Assenti. Então o Miguel poderia encostar em mim quando bem entendesse. Eu não acho isso certo de forma alguma. Como meus pais puderam fazer isso comigo? Eu estava me corroendo de saber que ficaria sozinha com Miguel por três dias no final de semana. Eu só queria fugir, sumir do universo até tudo isso se resolver. Eu sei que depois do discurso de Felipe minha cabeça estava girando. Diversos pensamentos passavam pela minha mente, mas eu só consegui verbalizar um deles:

–Felipe, quem é Sophia? - Ele riu. Eu precisava tirar minha mente daquele contrato por pelo menos um segundo.

–Eu não sei se fico feliz ou preocupado com esse ciúme repentino. Você é comprometida e eu sou só um babaca que desde ontem só pensa em você. Sophia é uma colega da faculdade, nós iríamos fazer um trabalho em dupla hoje a noite e ela perguntou se podemos remarcar para amanha o que eu achei até melhor já que você está aqui.

–Quer dizer que você não está com ninguém no momento? - Ele assentiu. - E que você anda pensando em mim. - Ele assentiu. - Isso é bom, porque eu também estou pensando em você. - Pensei por um segundo que ele faria como Miguel e sumiria assim que ganhasse o que queria, mas logo descartei essa possibilidade.

Se fosse pra ele fazer o mesmo que Miguel, ele teria feito na noite anterior.

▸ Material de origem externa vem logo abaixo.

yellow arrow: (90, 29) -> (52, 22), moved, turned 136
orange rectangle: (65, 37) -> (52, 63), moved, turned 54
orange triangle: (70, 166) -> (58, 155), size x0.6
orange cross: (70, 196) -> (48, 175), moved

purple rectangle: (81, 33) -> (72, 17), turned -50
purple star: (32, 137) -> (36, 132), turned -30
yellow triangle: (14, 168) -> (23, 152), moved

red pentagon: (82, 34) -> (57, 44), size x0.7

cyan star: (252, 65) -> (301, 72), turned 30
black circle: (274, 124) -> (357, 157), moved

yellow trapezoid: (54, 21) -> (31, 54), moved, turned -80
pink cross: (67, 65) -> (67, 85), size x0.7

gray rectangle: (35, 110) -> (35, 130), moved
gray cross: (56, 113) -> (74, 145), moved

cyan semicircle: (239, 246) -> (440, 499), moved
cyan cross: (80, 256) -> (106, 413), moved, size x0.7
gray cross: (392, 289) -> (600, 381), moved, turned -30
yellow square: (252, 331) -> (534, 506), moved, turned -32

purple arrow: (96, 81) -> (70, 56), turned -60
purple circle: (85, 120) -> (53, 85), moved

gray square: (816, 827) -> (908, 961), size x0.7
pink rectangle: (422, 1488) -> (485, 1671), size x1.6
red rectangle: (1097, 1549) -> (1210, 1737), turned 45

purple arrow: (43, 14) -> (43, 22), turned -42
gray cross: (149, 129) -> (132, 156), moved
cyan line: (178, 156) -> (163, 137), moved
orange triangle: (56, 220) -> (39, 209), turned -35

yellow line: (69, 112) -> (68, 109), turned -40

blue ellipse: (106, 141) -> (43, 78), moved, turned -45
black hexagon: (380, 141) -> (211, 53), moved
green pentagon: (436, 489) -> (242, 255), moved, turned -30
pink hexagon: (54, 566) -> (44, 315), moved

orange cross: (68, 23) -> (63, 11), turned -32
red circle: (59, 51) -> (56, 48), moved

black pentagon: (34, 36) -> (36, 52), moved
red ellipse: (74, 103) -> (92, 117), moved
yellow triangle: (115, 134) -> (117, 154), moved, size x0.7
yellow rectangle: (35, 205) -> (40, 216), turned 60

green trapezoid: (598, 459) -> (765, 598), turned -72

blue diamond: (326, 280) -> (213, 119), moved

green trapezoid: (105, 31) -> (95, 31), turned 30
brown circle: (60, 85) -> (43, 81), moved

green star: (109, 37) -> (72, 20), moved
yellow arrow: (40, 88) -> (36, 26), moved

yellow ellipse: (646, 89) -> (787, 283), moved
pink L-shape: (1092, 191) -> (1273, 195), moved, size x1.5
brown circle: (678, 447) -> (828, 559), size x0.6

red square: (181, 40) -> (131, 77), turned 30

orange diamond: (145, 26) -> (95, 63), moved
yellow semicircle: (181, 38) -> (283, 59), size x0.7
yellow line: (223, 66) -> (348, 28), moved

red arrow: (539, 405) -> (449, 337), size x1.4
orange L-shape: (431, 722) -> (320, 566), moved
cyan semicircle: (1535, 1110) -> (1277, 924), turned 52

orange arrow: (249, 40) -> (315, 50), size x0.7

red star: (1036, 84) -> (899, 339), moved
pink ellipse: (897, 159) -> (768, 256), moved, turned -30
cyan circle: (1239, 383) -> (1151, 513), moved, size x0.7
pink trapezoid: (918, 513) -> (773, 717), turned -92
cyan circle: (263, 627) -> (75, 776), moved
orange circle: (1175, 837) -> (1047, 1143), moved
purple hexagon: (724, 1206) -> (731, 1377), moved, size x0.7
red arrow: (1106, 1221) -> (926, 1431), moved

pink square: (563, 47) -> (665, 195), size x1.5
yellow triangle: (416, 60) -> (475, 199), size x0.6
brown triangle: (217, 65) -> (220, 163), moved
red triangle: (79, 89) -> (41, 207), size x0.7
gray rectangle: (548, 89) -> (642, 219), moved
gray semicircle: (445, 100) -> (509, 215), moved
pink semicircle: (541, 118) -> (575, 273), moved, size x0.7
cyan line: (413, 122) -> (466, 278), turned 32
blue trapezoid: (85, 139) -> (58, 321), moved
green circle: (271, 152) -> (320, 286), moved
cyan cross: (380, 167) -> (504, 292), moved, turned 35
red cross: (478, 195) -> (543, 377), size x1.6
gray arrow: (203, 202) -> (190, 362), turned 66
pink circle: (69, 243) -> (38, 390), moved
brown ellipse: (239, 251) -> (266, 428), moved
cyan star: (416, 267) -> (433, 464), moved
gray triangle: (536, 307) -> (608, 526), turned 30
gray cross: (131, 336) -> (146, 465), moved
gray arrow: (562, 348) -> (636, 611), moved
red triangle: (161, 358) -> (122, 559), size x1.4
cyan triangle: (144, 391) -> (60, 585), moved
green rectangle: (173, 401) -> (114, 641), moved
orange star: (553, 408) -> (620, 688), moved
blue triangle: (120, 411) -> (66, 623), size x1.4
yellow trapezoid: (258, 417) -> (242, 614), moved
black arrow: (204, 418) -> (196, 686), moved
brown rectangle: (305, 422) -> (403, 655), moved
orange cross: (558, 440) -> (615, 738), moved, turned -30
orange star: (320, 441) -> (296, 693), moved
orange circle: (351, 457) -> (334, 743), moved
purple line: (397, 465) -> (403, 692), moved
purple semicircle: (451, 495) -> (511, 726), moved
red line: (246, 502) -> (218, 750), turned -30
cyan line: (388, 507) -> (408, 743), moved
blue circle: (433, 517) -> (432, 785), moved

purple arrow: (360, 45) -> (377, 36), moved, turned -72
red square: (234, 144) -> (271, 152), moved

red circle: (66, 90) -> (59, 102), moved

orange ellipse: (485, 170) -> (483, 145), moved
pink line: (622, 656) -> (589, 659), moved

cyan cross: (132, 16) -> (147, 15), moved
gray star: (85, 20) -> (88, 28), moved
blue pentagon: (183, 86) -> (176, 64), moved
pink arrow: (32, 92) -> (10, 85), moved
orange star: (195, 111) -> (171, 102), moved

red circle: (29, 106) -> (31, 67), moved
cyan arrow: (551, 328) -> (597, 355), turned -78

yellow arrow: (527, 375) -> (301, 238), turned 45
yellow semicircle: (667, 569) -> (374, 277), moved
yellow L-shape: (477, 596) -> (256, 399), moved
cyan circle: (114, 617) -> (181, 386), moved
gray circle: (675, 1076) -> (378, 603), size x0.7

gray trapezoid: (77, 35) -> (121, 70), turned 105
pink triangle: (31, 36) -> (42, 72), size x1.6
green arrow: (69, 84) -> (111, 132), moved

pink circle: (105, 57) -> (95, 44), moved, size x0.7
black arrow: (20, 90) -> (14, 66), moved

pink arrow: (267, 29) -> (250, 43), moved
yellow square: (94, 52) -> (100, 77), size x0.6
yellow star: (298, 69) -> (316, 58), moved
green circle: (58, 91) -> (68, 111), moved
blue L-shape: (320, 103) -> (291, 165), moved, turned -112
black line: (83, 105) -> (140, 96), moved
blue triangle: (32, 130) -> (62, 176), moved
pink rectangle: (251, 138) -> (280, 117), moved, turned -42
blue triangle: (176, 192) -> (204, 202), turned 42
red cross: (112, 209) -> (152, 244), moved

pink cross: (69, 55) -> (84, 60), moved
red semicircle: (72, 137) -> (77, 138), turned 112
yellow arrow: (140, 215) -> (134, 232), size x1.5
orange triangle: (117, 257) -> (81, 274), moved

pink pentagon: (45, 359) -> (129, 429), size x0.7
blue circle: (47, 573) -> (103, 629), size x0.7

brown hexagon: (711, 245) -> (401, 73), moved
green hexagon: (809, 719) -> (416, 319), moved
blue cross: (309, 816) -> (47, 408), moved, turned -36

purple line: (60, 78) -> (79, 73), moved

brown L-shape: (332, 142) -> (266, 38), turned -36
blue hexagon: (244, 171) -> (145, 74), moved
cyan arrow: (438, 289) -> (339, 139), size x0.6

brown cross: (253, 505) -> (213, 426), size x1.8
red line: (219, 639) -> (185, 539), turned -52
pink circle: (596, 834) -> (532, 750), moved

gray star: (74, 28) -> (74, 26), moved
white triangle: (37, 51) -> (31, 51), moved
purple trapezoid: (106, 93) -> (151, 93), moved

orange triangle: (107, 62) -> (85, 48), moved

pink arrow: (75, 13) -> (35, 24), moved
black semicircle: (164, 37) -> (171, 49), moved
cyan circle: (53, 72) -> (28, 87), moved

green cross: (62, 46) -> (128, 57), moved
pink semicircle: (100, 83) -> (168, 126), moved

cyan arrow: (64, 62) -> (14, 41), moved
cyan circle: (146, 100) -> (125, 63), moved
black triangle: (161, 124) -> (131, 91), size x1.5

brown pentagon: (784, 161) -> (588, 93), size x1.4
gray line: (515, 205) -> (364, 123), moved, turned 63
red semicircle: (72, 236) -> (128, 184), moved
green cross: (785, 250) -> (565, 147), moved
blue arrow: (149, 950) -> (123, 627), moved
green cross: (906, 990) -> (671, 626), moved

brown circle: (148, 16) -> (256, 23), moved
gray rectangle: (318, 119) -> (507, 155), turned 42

Me aproximei e ele também. Ele me beijou.Ele me carregou até o quarto dele e me colocou na cama. Ficamos apenas deitados, nos beijando por algumas horas. Voltei para casa quase oito da noite. Combinamos de nos encontrar dois dias depois, na quarta-feira, para não levantar tantas suspeitas de meus pais. Fiz a lição e fui para cama.